With the current Lasting Power of Attorney (LPA) system over thirty years old, the government’s consultation on reforming the process has been welcomed by many who are concerned about protecting those who may lose the capacity to manage their own affairs.

A Lasting Power of Attorney is a legal document which allows an individual to give their trusted representative, usually a relative or close friend, the authority to make decisions on their behalf. If the person who signed the power one day loses the ability to deal with matters, their attorney can step in to do this on their behalf.

The Lasting Power of Attorney system is currently paper-based, with individuals reporting that the system has been difficult to navigate and that some banks are reluctant to accept Lasting Powers of Attorney.

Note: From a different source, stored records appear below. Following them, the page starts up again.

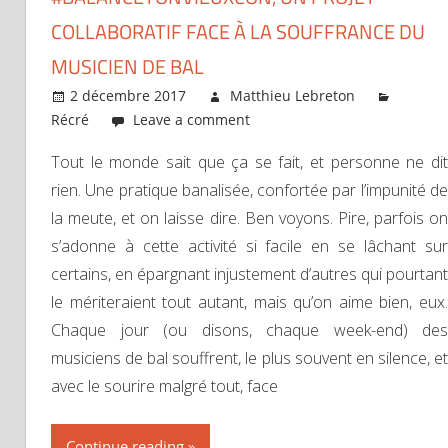
COLLABORATIF FACE À LA SOUFFRANCE DU
MUSICIEN DE BAL
2 décembre 2017
Matthieu Lebreton
Récré
Leave a comment
Tout le monde sait que ça se fait, et personne ne dit
rien. Une pratique banalisée, confortée par l’impunité de
la meute, et on laisse dire. Ben voyons. Pire, parfois on
s’adonne à cette activité si facile en se lâchant sur
certains, en épargnant injustement d’autres qui pourtant
le mériteraient tout autant, mais qu’on aime bien, eux.
Chaque jour (ou disons, chaque week-end) des
musiciens de bal souffrent, le plus souvent en silence, et
avec le sourire malgré tout, face
Continue reading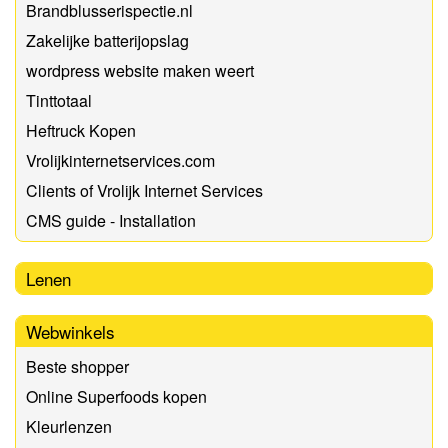
Brandblusserispectie.nl
Zakelijke batterijopslag
wordpress website maken weert
Tinttotaal
Heftruck Kopen
Vrolijkinternetservices.com
Clients of Vrolijk Internet Services
CMS guide - Installation
Lenen
Webwinkels
Beste shopper
Online Superfoods kopen
Kleurlenzen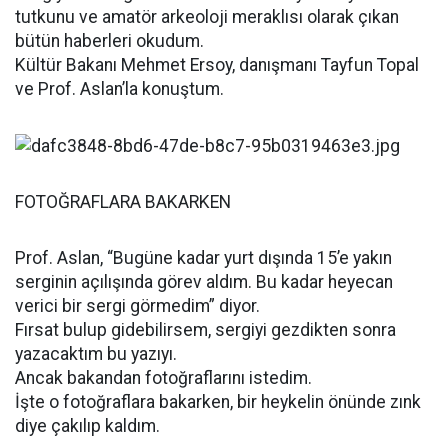
tutkunu ve amatör arkeoloji meraklısı olarak çıkan
bütün haberleri okudum.
Kültür Bakanı Mehmet Ersoy, danışmanı Tayfun Topal
ve Prof. Aslan’la konuştum.
FOTOĞRAFLARA BAKARKEN
Prof. Aslan, “Bugüne kadar yurt dışında 15’e yakın
serginin açılışında görev aldım. Bu kadar heyecan
verici bir sergi görmedim” diyor.
Fırsat bulup gidebilirsem, sergiyi gezdikten sonra
yazacaktım bu yazıyı.
Ancak bakandan fotoğraflarını istedim.
İşte o fotoğraflara bakarken, bir heykelin önünde zınk
diye çakılıp kaldım.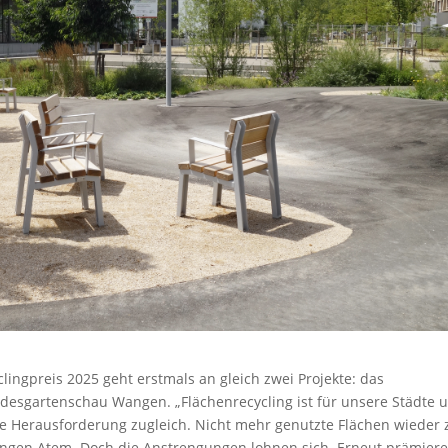
yclingpreis 2025 geht erstmals an gleich zwei Projekte: das
desgartenschau Wangen. „Flächenrecycling ist für unsere Städte 
e Herausforderung zugleich. Nicht mehr genutzte Flächen wieder 
 langen Atem. Doch die Anstrengungen lohnen sich. Erneut prämier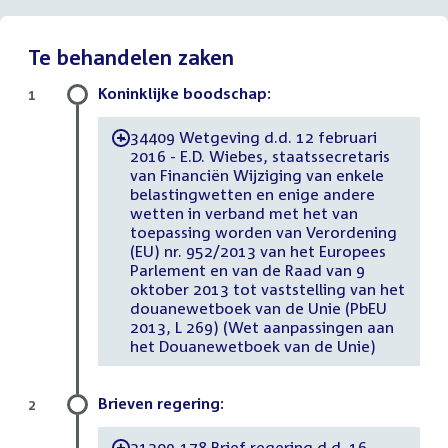
Te behandelen zaken
Koninklijke boodschap:
1
34409 Wetgeving d.d. 12 februari
-
2016 - E.D. Wiebes, staatssecretaris
van Financiën Wijziging van enkele
belastingwetten en enige andere
wetten in verband met het van
toepassing worden van Verordening
(EU) nr. 952/2013 van het Europees
Parlement en van de Raad van 9
oktober 2013 tot vaststelling van het
douanewetboek van de Unie (PbEU
2013, L 269) (Wet aanpassingen aan
het Douanewetboek van de Unie)
Brieven regering:
2
31209-178 Brief regering d.d. 16
-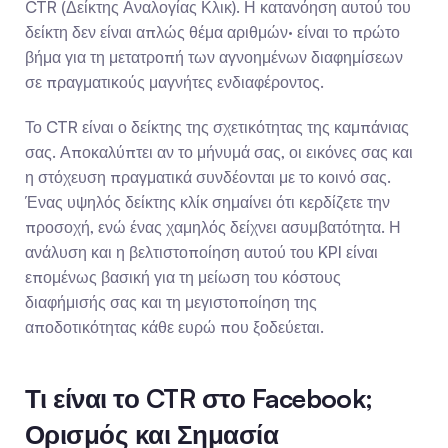
CTR (Δείκτης Αναλογίας Κλικ). Η κατανόηση αυτού του 
δείκτη δεν είναι απλώς θέμα αριθμών· είναι το πρώτο 
βήμα για τη μετατροπή των αγνοημένων διαφημίσεων 
σε πραγματικούς μαγνήτες ενδιαφέροντος.
Το CTR είναι ο δείκτης της σχετικότητας της καμπάνιας 
σας. Αποκαλύπτει αν το μήνυμά σας, οι εικόνες σας και 
η στόχευση πραγματικά συνδέονται με το κοινό σας. 
Ένας υψηλός δείκτης κλίκ σημαίνει ότι κερδίζετε την 
προσοχή, ενώ ένας χαμηλός δείχνει ασυμβατότητα. Η 
ανάλυση και η βελτιστοποίηση αυτού του KPI είναι 
επομένως βασική για τη μείωση του κόστους 
διαφήμισής σας και τη μεγιστοποίηση της 
αποδοτικότητας κάθε ευρώ που ξοδεύεται.
Τι είναι το CTR στο Facebook; 
Ορισμός και Σημασία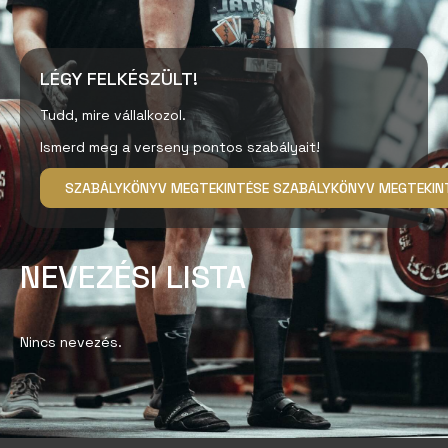
LÉGY FELKÉSZÜLT!
Tudd, mire vállalkozol.
Ismerd meg a verseny pontos szabályait!
SZABÁLYKÖNYV MEGTEKINTÉSE
SZABÁLYKÖNYV MEGTEKIN
NEVEZÉSI LISTA
Nincs nevezés.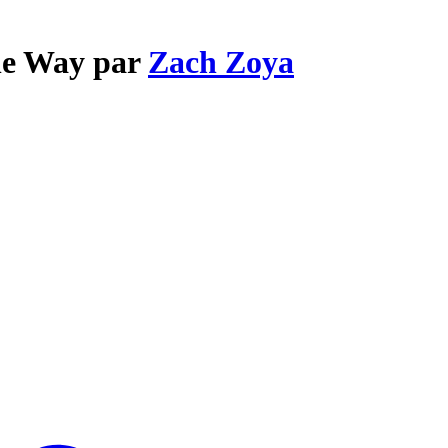
The Way par
Zach Zoya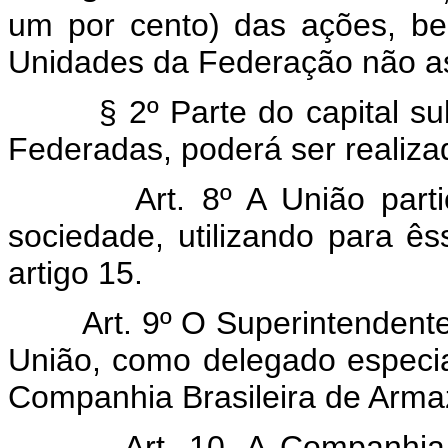
um por cento) das ações, b
Unidades da Federação não a
§ 2º Parte do capital s
Federadas, poderá ser realiz
Art. 8º A União part
sociedade, utilizando para ê
artigo 15.
Art. 9º O Superintenden
União, como delegado especia
Companhia Brasileira de Arm
Art. 10. A Companhia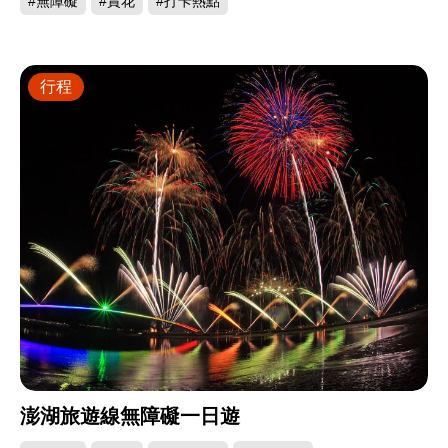
#無障礙
#賞花
#打卡熱點
行程
澎湖旅遊線無障礙一日遊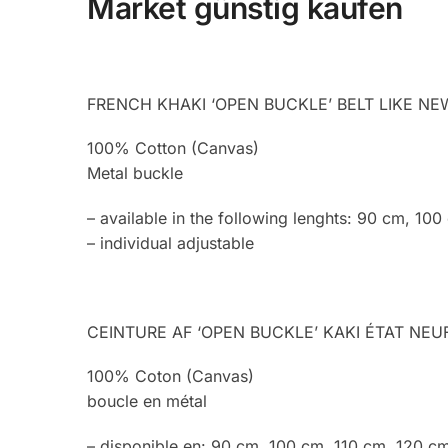
Market günstig kaufen
FRENCH KHAKI ‘OPEN BUCKLE’ BELT LIKE NE
100% Cotton (Canvas)
Metal buckle
– available in the following lenghts: 90 cm, 10
– individual adjustable
CEINTURE AF ‘OPEN BUCKLE’ KAKI ÉTAT NEU
100% Coton (Canvas)
boucle en métal
– disponible en: 90 cm, 100 cm, 110 cm, 120 c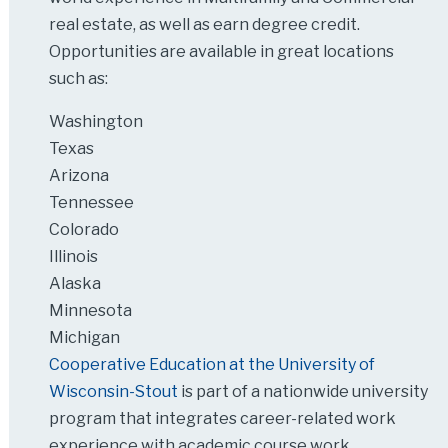
real estate, as well as earn degree credit.
Opportunities are available in great locations
such as:
Washington
Texas
Arizona
Tennessee
Colorado
Illinois
Alaska
Minnesota
Michigan
Cooperative Education at the University of
Wisconsin-Stout
is part of a nationwide university
program that integrates career-related work
experience with academic course work.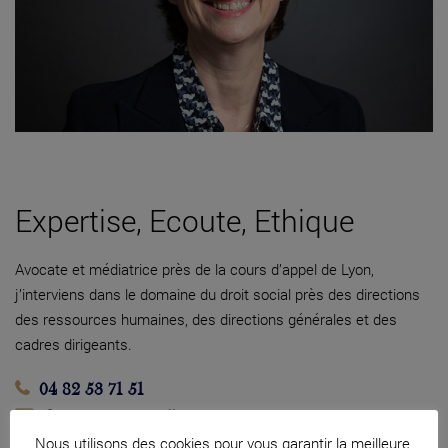
Expertise, Ecoute, Ethique
Avocate et médiatrice près de la cours d’appel de Lyon,
j’interviens dans le domaine du droit social près des directions
des ressources humaines, des directions générales et des
cadres dirigeants.
04 82 53 71 51
Contacter par mail
Nous utilisons des cookies pour vous garantir la meilleure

Understanding Lasting Powers of Attorney

Consumer organisation Which conducted a survey of 2,000 individuals in November 2021, finding a lack of understanding of the system as well as difficulties in using it.

While 85% of those questioned said they knew what a Lasting Power of Attorney was, many of these were confused as to exactly what signing an LPA meant.

Some 16% thought that once an LPA is registered, access to bank accounts is lost by the person who has made the LPA. A substantial 70% said that they did not need an LPA as they were healthy, possibly not realising that once capacity has been lost, it is too late to sign.

More than three quarters (77%) thought that an LPA could be signed at any time of life, again, taking the risk that they would not have one in place should it ever be needed.

Among younger people, there was even less understanding, with 26% of those aged 18-34 saying they did not know what an LPA was while amongst those aged over 55, only 7% did not know.

Of those earning under £21,000 per year, 20% did not know what the document was, but for earners making over £56,000, only 10% did not know.

Difficulties with banks

Which has also uncovered difficulties in dealing with banks. Over 8,000 Which members with a registered LPA were questioned, with 60% saying that there was a lack of knowledge among bank staff. Some 38% said the process was complex and 28% experienced delays.

Of those questioned, 31% said that banks were the most difficult to deal with, with many reporting that banks had lost LPA documents, had not properly explained the registration process or had insisted on unnecessary trips to a branch.

Some banks failed to give full access to attorneys, even after the registration process had been completed.

Lasting Power of Attorney reform

Reforms proposed include introducing a fast-track service, digitising the registration process and increasing awareness of the system.

The government hopes to improve access and increase safeguards. Services will go online, but it is still proposed to maintain a paper option, which is likely to benefit people with brain injuries, those in care homes or those with degenerative cognitive conditions. This could also be important for the estimated five million people aged 55 or over who do not have access to the internet.